On-the-fly expressions (disjuncts) !? #1310

linas · 2022-06-28T20:07:07Z

linas
Jun 28, 2022
Maintainer

I'd like to propose a new dictionary-lookup capability: on parse-failure, to requery the dictionary for more disjuncts. (Expressions, actually; everywhere I write "disjunct" below, I really mean "expression")

In building the AtomSpace-backed dictionary backend, I fell into a trap: during a cleanup and triming stage, I accidentally trimmed away disjuncts that are needed to obtain valid, low-cost parses. This is because the trimming/cleanup subsystem is not aware of their importance. I will fix this, by explicitly parsing a large number of sentences, and then keeping stats on the parses that were actually used, and make sure those disjuncts do not get discarded.

This is an OK and necessary fix, but I'm envisioning a more interesting fix. Suppose that there's a word that cannot be used in a parse (a skipped word), or a word for which the only disjunct(s) are extremely high cost. In this case, I'd like the parser to re-query the dictionary, and, this time, the dictionary could generate a set of plausible disjuncts, on the fly.

For example, I have a list of all MI between word-pairs. Given a word, and it's nearby neighbors, I could simply create a disjunct that will link to these words. The cost of that disjunct is just the sum-total of the MI costs. I imagine that in many/most cases, this could be a very good strategy for dealing with parse failures.

How could this be implemented?
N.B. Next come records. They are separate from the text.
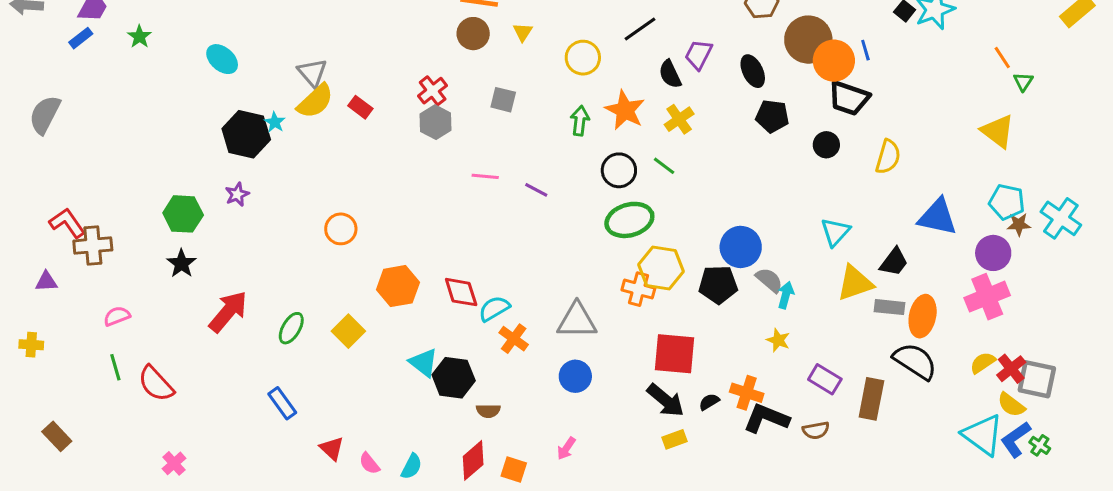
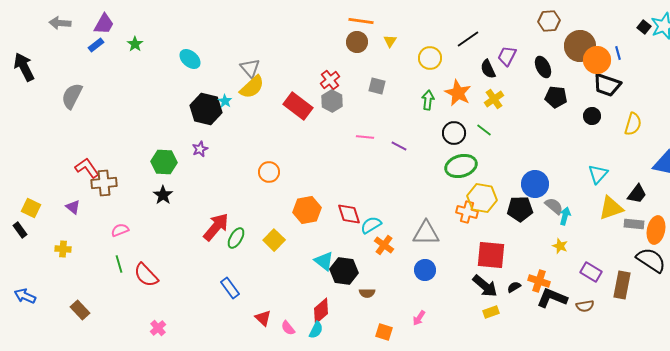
red rectangle: (360, 107) -> (298, 106), moved, size x1.8
purple triangle: (46, 282) -> (73, 207), turned 42
red arrow: (228, 312) -> (216, 227), moved
red diamond: (473, 460) -> (321, 311), moved

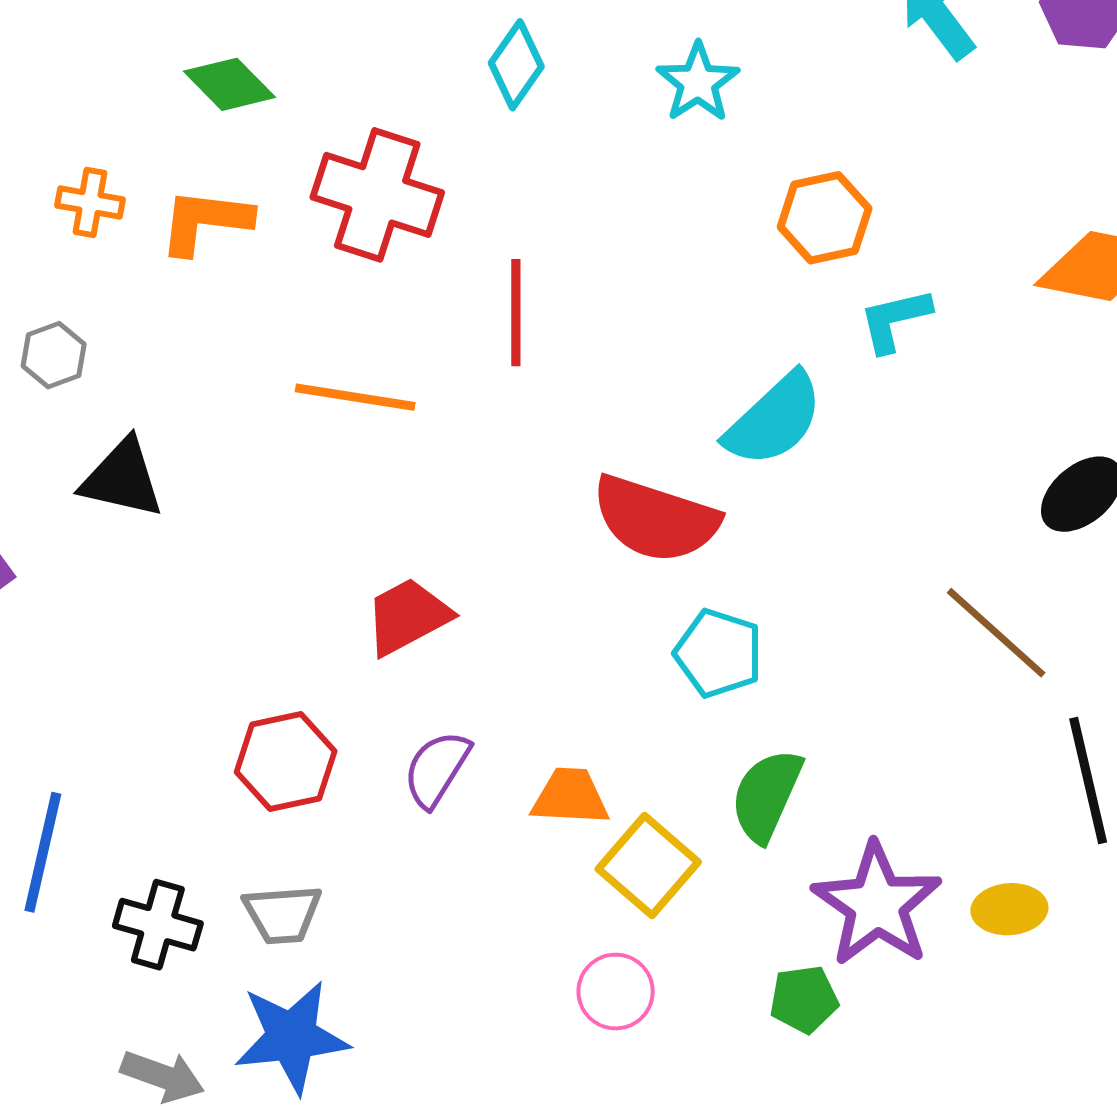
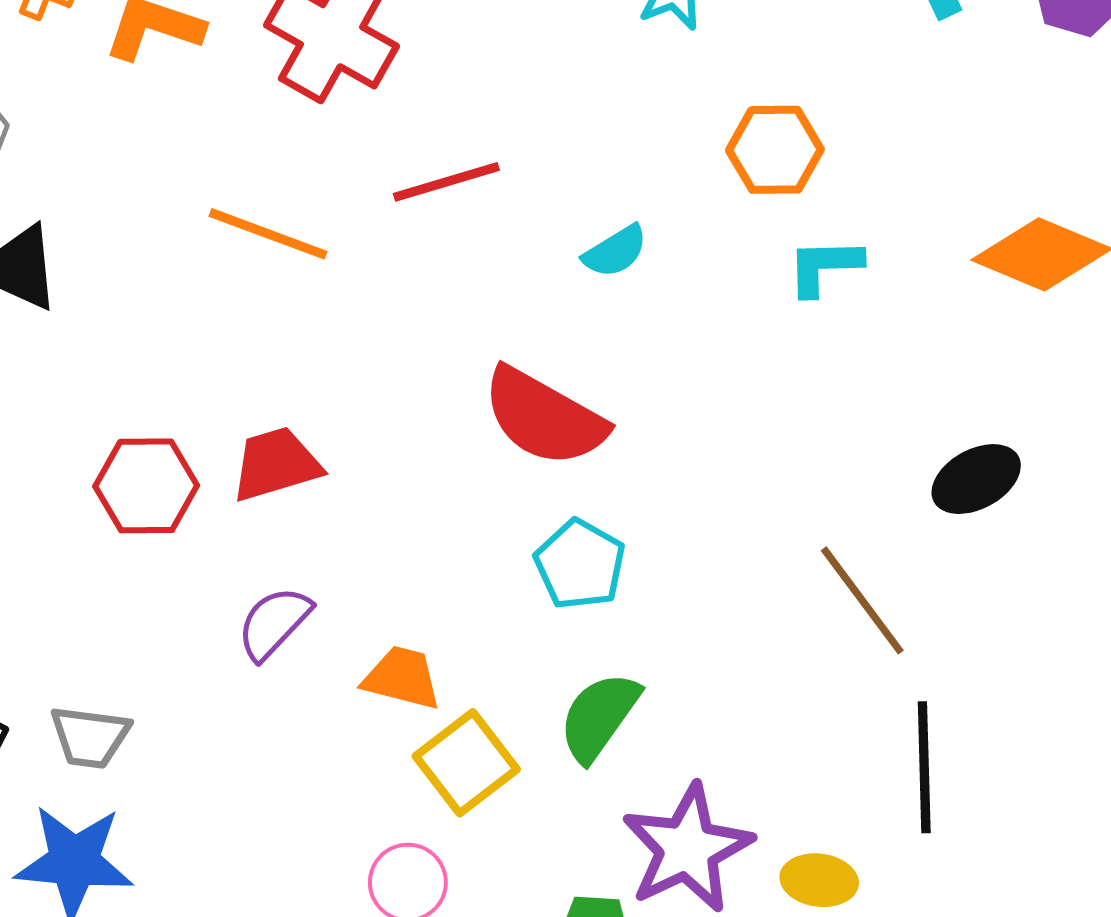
red line: (516, 313) -> (446, 182), turned 62
cyan semicircle: (774, 420) -> (615, 251), moved, size x0.6
red hexagon: (286, 762) -> (146, 486), moved

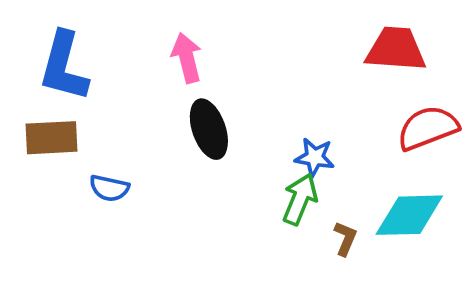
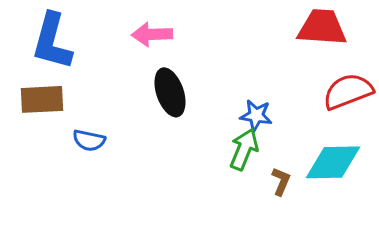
pink arrow: (187, 58) -> (152, 34), turned -78

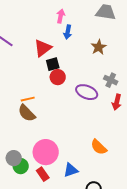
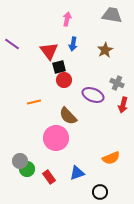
blue arrow: (68, 32) -> (73, 44), moved
red triangle: (43, 48) -> (49, 51), turned -30
brown semicircle: (27, 113) -> (68, 116), moved
orange semicircle: (99, 147) -> (111, 158), moved, turned -66
pink circle: (46, 152) -> (56, 138), moved

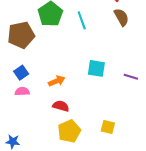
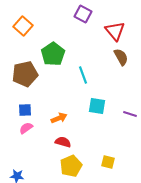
cyan line: (82, 20) -> (83, 75), moved
blue square: (21, 73) -> (25, 110), turned 32
pink semicircle: (22, 91) -> (26, 128), turned -32

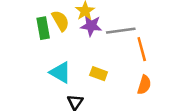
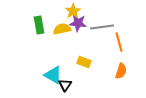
yellow semicircle: (60, 21) -> (62, 29), moved, turned -72
cyan triangle: (60, 72) -> (53, 75), moved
The requirements seem to be:

If there's a parse-failure, then go back to the dictionary for a second round. The dictionary needs to be told that this is a retry, to get it working in a different mode.
The retry query needs to tell the dict about the sentence. This is because disjunct generation needs to have basic pruning occur in the generation: its pointless to generate disjuncts that attach to words that aren't in the sentence.
The lifetime of these generated disjuncts needs to be for this one sentence only. They are to be used only while needed, and not in general.

I think that's it ...

Tag @ampli

ampli · 2022-06-29T10:48:45Z

ampli
Jun 29, 2022
Collaborator

If there's a parse-failure, then go back to the dictionary for a second round.

Is it to be done in the library (like the current "one step parse" implementation)?
Or do you prefer to add API for that and do it in link-parser?

The retry query needs to tell the dict about the sentence.

Should it provide the sentence tokens?
If so, how to provide alternatives? It seems providing the 2-D array used for parsing should be fine.

1 reply

linas Jun 29, 2022
Maintainer Author

API

It would be better to have a distinct API. There might be some non-trivial decision-making logic needed to trigger this step. I don't know what that might be, yet. So a clean separation seems best.

Should it provide the sentence tokens?

Yes! 2D array, or a struct with pointers would be fine, for now.

Which reminds me: @akolonin and @rvignav have a whiz-bang tokenizer that produces high-quality tokenization for Chinese, and they're now looking at other languages. Their tokenizer is written in Java, so there's no way to just "drop it in" and have it work. But still ... the claim is that its very high-precision.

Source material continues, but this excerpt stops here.